Missed his true calling, maybe—who knows? Squandered too much time early on scrambling for purchase (as, behind his desk, he ruminatively resumes cleaning his nails with the letter opener), then hit fifty and panicked. Life was a delicate balance. If only he could have taken a breather in, say, ’67, really buckled down and completed his college degree, then he might have done something with his life. He played the dilettante instead. Just ask Jerry, his oldest son. Always giving him copies of religious books, Jerry—the Zen master—hoping to enlighten him. Jerry had his degree. Three of them, in fact. You might say Jerry was addicted to the acquiring of advanced degrees, as the light of pure reason led him out of the profane world where his father dwelled. Earning a keep—now that proved a bit harder for Steady Boy’s son. Jerry was a chip off the old block where regular employment was concerned. He loved his truer truths, but the ones he found waiting for him in the corporate world, the eternal corruptions of the modern workplace—annoying coworkers, the profit motive— disgusted and besmirched him. He always quit in a huff. Then he ran out of cash and had to take new work, only to quit again, angrier than before. Now, at forty-nine, Jerry had been forced to accept a subpar coding job for a multinational head-quartered in Brussels, Belgium. He hadn’t been eager to go all the way to Belgium for a paycheck, but he had alienated every HR person in corporate America by then and was in dire need of money.
“Hello?”
“Good morning,” Charlie said. “I’m looking for Jerry Barnes.” “May I ask who’s calling?”

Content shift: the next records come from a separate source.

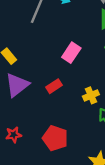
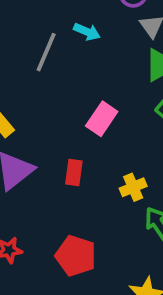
red rectangle: (54, 86) -> (74, 172), turned -49

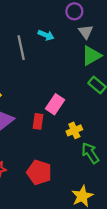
gray line: (46, 52) -> (21, 48), turned -35
pink rectangle: (102, 119) -> (55, 104), moved

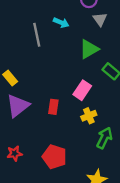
green triangle: (91, 56) -> (89, 49), moved
pink rectangle: (55, 104) -> (82, 90), moved
green arrow: (90, 153) -> (104, 138), turned 60

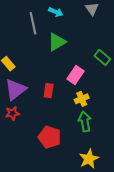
green triangle: (89, 49) -> (57, 42), moved
green arrow: (104, 138) -> (85, 122), moved, turned -36
red star: (15, 153) -> (12, 113), moved

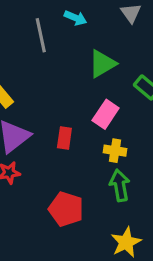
green triangle: (57, 42) -> (102, 64), moved
yellow cross: (82, 99) -> (115, 151), turned 32

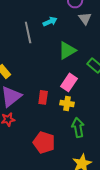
cyan arrow: (75, 18) -> (50, 21), turned -48
yellow cross: (115, 151) -> (67, 103), moved

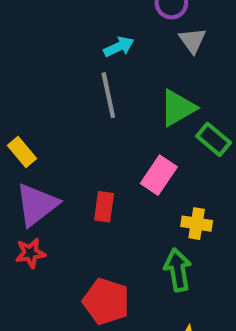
gray line: (28, 32) -> (108, 95), moved
green triangle: (67, 50) -> (178, 108), moved
yellow cross: (67, 103) -> (197, 224), moved

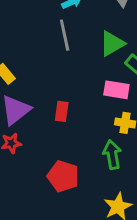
pink rectangle: (159, 175) -> (116, 90), moved, turned 65

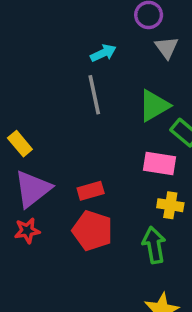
red rectangle: (62, 111) -> (91, 191), turned 66
red pentagon: (63, 176) -> (92, 231), moved

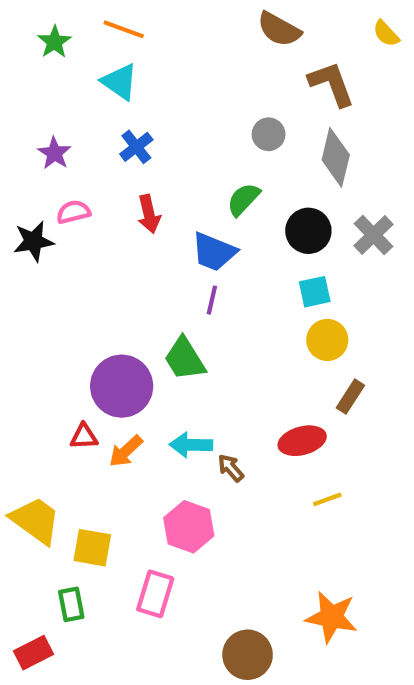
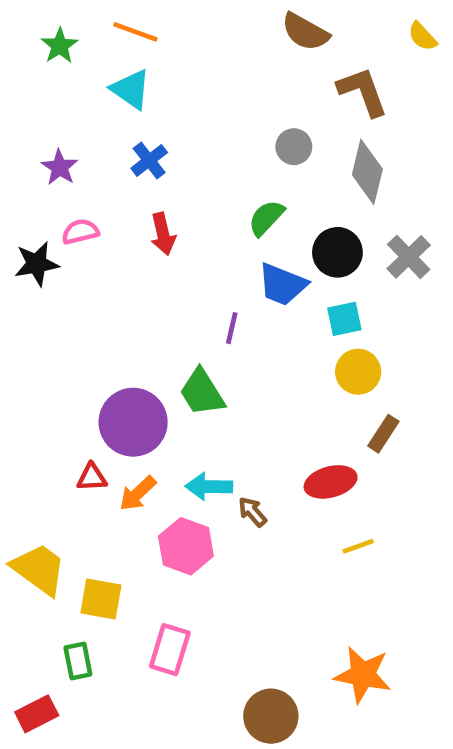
blue trapezoid: (214, 252) -> (282, 284), moved
pink hexagon: (189, 527) -> (186, 546), moved

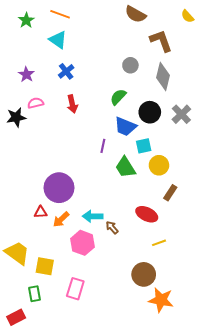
cyan square: (344, 319) -> (144, 146), moved
green trapezoid: (202, 392) -> (125, 167), moved
red ellipse: (331, 482) -> (147, 214), turned 40
brown circle: (271, 716) -> (144, 274), moved

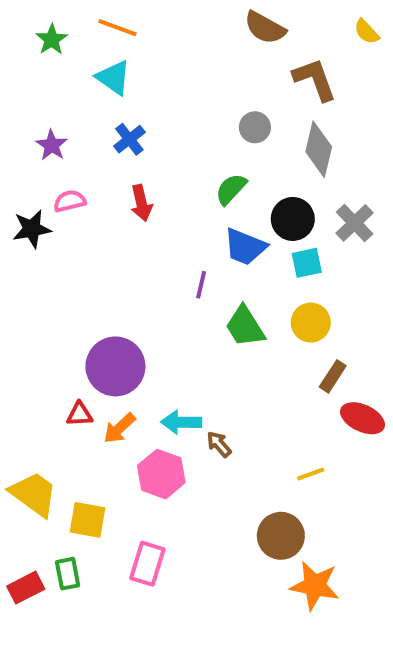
cyan square: (144, 146) -> (307, 263), moved
red ellipse: (147, 214) -> (363, 418), moved
red rectangle: (16, 317) -> (26, 588), moved

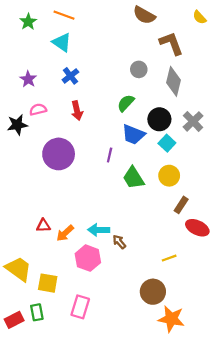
cyan square: (307, 263) -> (167, 143), turned -35
purple circle: (115, 366) -> (59, 154), moved

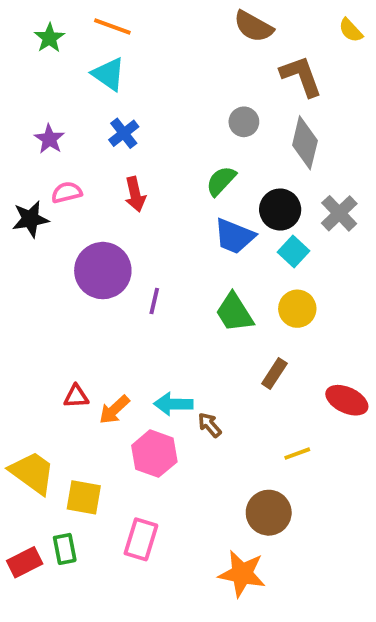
purple line: (110, 155) -> (154, 301), moved
brown rectangle: (181, 205) -> (274, 373), moved
orange star: (171, 319) -> (242, 574), moved

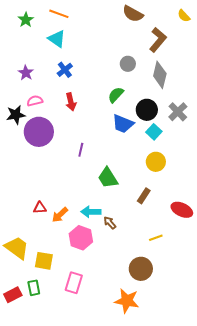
brown L-shape: (301, 76) -> (158, 40), turned 60
purple circle: (103, 271) -> (39, 132), moved
purple line: (154, 301) -> (81, 150), moved
green trapezoid: (234, 312) -> (108, 178), moved

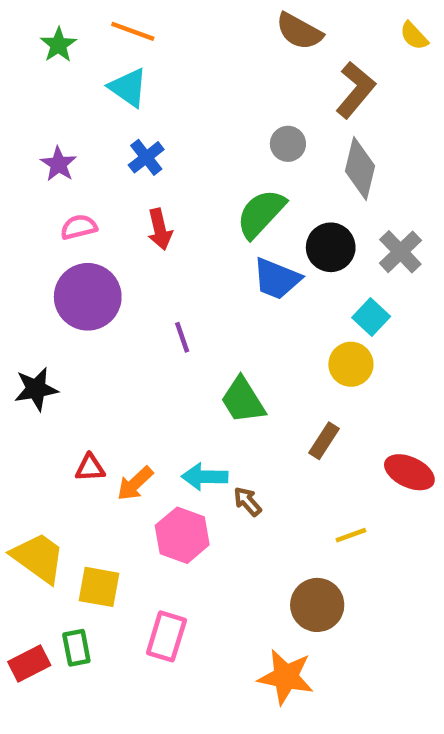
green semicircle: (116, 95) -> (261, 214), size x1.4
black star: (16, 115) -> (36, 389), moved
cyan square: (154, 132) -> (371, 317), moved
purple line: (81, 150) -> (182, 337), turned -32

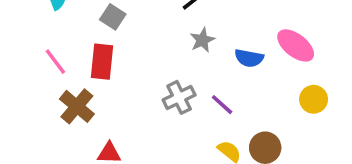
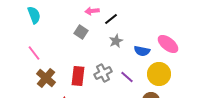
gray square: (113, 17) -> (81, 32), moved
red rectangle: (102, 62) -> (78, 76), moved
yellow circle: (314, 99) -> (159, 74), moved, size x1.5

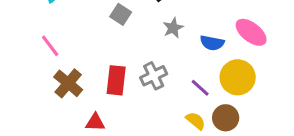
purple line: (127, 77) -> (200, 88), moved

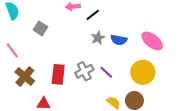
gray square: (121, 14) -> (40, 28), moved
blue semicircle: (212, 43) -> (119, 40), moved
purple line: (200, 88) -> (106, 72), moved

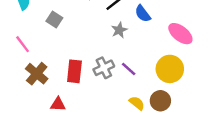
blue semicircle: (119, 40) -> (143, 14), moved, turned 42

Charlie had been expecting a formal and lilting European to answer the phone when he called the number Jerry gave him, but he got this guy instead—another American hire, he presumed.
“This is Charles Barnes calling. I’m Jerry’s father.”
“Oh, right,” the guy said. “Right. No, Jerry is, uh . . . Jerry just stepped away. From his desk. For like a minute. For lunch. Can I take a message?”
“A little late for lunch, isn’t it? What time is it there?”
As Charlie raised a starched wing under basement rafters to consult his wristwatch, a vintage Rolex, the only authentic piece in his stable of fakes, the man on the other end made no reply.
“Never mind. Have Jerry call me, will you? Tell him I have news. Tell Jerry that his father has pancreatic cancer.”
“Pancreatic?”
“Oh,” he said to the man. “Sounds like you know a thing or two.”
The man went quiet.
“Personally, I knew very little until just recently. Turns out it’s the most aggressive of all the cancers. Hard to detect. Spreads quickly. Five percent survival rate. I should have all the details later today.”
The man again said nothing in reply.
“It’s arguably the worst way anyone can die, with the exception of being hacked to death, I suppose. Tell Jerry he might want to fly home. Up to him.”
“I’ll give him the message,” the man said.
“Thank you,” he said. “I have to go now. I don’t have much time.”
He hung up.
If Jerry had doubted that Charlie would ever “get real,” if the Zen master suspected that Steady Boy would never touch some fundament of the True, which he himself was always passing back and forth between his Buddha’s hands, here was the Angel of Death in his pancreatic disguise to prove him wrong. Charlie would not elude the long nightmare that was motherfucking reality this time around.